DATASET ENTRIES ▸
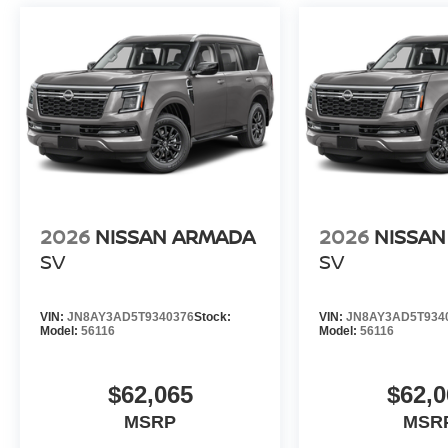
2026
NISSAN ARMADA
2026
NISSA
SV
SV
VIN:
JN8AY3AD5T9340376
Stock:
VIN:
JN8AY3AD5T934
Model:
56116
Model:
56116
$62,065
$62,0
MSRP
MSR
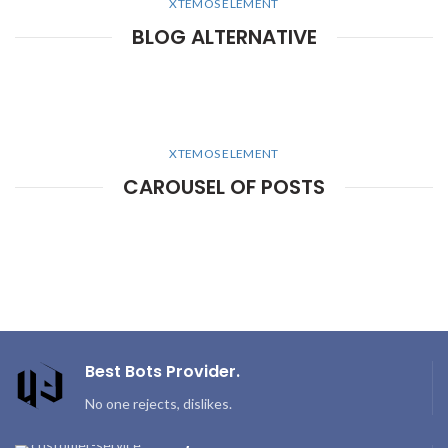
XTEMOS ELEMENT
BLOG ALTERNATIVE
XTEMOS ELEMENT
CAROUSEL OF POSTS
Best Bots Provider.
No one rejects, dislikes.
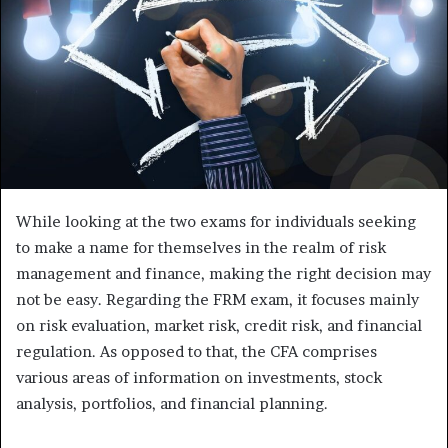
While looking at the two exams for individuals seeking
to make a name for themselves in the realm of risk
management and finance, making the right decision may
not be easy. Regarding the FRM exam, it focuses mainly
on risk evaluation, market risk, credit risk, and financial
regulation. As opposed to that, the CFA comprises
various areas of information on investments, stock
analysis, portfolios, and financial planning.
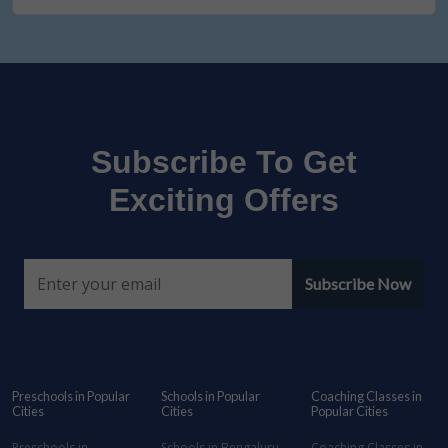
Subscribe To Get
Exciting Offers
Subscribe Now
Preschools in Popular
Schools in Popular
Coaching Classes in
Cities
Cities
Popular Cities
Preschools in
Schools in Bengaluru
Coaching Classes in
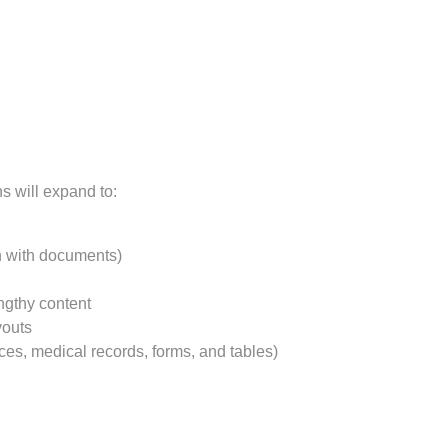
s will expand to:
on with documents)
gthy content
youts
ces, medical records, forms, and tables)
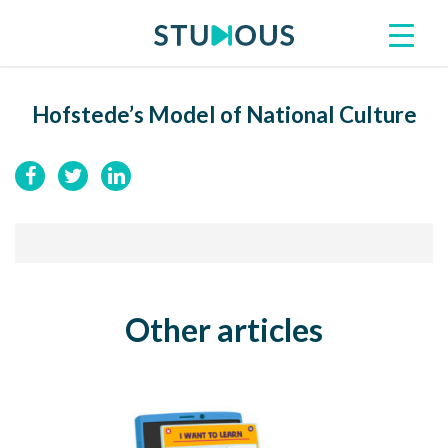
Hofstede’s Model of National Culture
Other articles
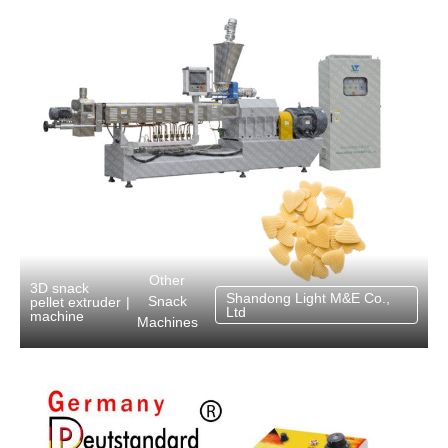
Other
3D snack
Shandong Light M&E Co.,
Snack
pellet extruder
|
Ltd
machine
Machines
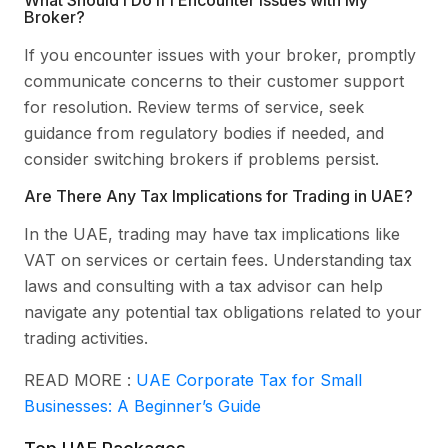
Broker?
If you encounter issues with your broker, promptly
communicate concerns to their customer support
for resolution. Review terms of service, seek
guidance from regulatory bodies if needed, and
consider switching brokers if problems persist.
Are There Any Tax Implications for Trading in UAE?
In the UAE, trading may have tax implications like
VAT on services or certain fees. Understanding tax
laws and consulting with a tax advisor can help
navigate any potential tax obligations related to your
trading activities.
READ MORE :
UAE Corporate Tax for Small
Businesses: A Beginner’s Guide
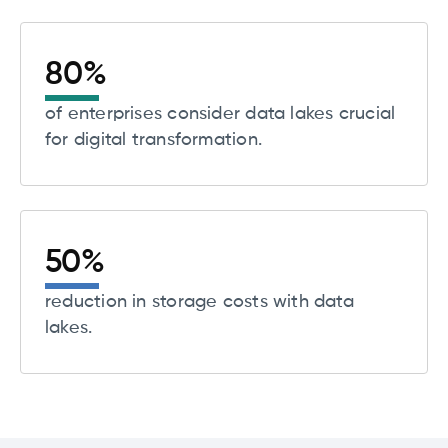
80
%
of enterprises consider data lakes crucial
for digital transformation.
50
%
reduction in storage costs with data
lakes.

ACTIVITY ▸ All lines from the one containing "of enterprises consider data lakes crucial" through the end of the material should be restated exactly, with both end lines kept.

RESULT FOR THIS TASK ▸
of enterprises consider data lakes crucial
for digital transformation.
50
%
reduction in storage costs with data
lakes.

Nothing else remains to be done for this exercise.